• [PROBLEM TO SOLVE]: Restate word for word the section of the entries that opens at the line containing "running. They’ll observe" and closes at the line containing "StoryCorps CT", both lines kept, pictures dropped.
*** Opening of SOURCE DATA ***
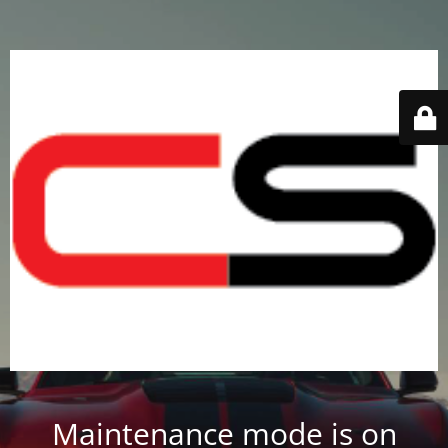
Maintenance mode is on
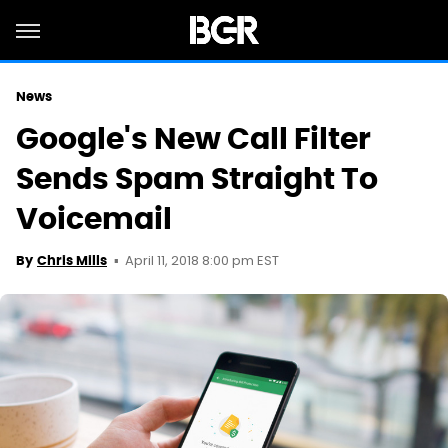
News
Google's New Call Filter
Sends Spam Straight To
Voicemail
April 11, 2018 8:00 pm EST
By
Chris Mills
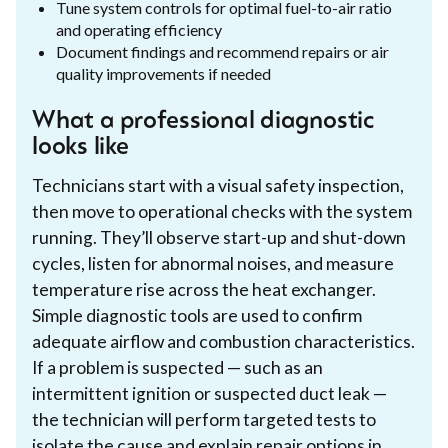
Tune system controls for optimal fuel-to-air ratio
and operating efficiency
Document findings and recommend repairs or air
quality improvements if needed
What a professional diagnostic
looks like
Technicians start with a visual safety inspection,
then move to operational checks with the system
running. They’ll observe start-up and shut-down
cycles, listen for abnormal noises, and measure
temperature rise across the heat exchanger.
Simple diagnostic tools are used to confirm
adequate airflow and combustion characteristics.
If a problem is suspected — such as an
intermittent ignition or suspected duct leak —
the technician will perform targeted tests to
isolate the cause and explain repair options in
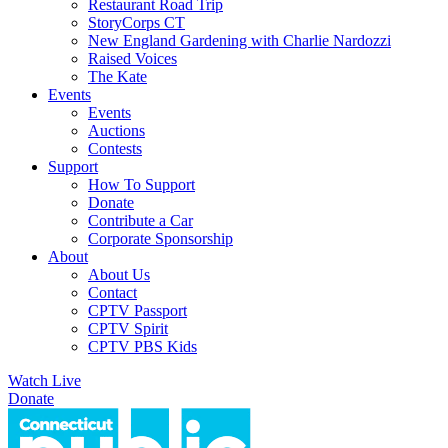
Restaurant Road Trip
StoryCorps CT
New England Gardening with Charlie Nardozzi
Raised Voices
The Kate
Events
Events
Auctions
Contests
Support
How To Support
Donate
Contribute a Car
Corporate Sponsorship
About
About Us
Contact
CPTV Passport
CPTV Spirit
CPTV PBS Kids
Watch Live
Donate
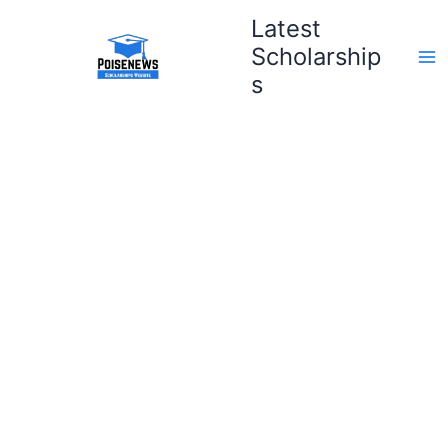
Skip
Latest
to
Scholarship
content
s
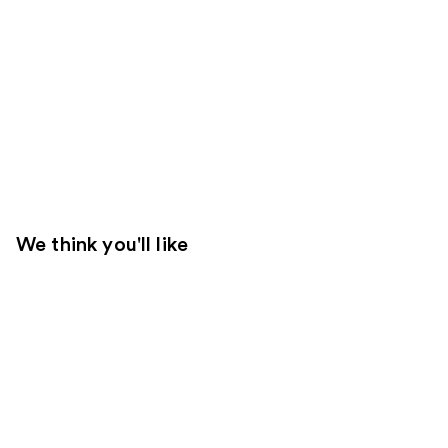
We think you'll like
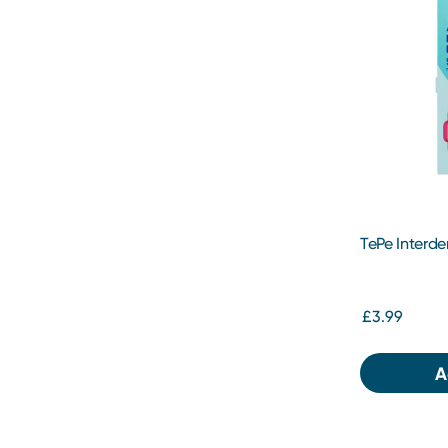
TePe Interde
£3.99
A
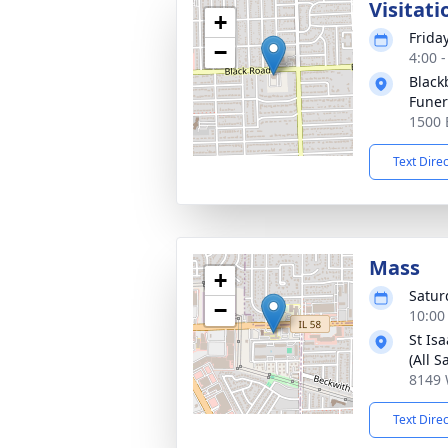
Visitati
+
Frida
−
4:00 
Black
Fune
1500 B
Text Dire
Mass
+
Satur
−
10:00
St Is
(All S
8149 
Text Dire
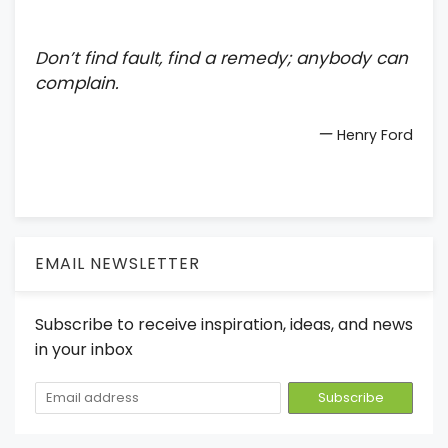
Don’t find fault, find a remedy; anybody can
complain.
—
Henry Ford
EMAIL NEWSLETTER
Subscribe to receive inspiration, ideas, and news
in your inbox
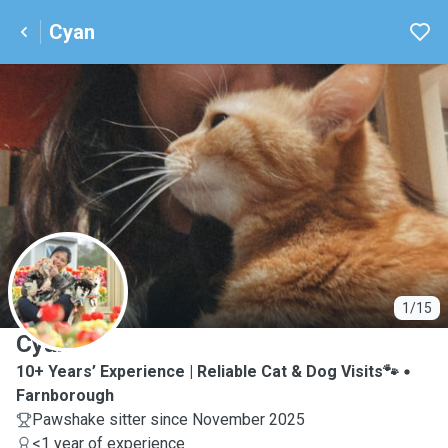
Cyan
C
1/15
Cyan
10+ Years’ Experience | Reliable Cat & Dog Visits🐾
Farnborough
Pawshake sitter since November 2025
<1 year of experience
*** Close of SOURCE DATA ***
• [SOLUTION TO THIS PROBLEM]:
running. They’ll observe start-up and shut-down
cycles, listen for abnormal noises, and measure
temperature rise across the heat exchanger.
Simple diagnostic tools are used to confirm
adequate airflow and combustion characteristics.
If a problem is suspected — such as an
intermittent ignition or suspected duct leak —
the technician will perform targeted tests to
isolate the cause and explain repair options in
Restaurant Road Trip
StoryCorps CT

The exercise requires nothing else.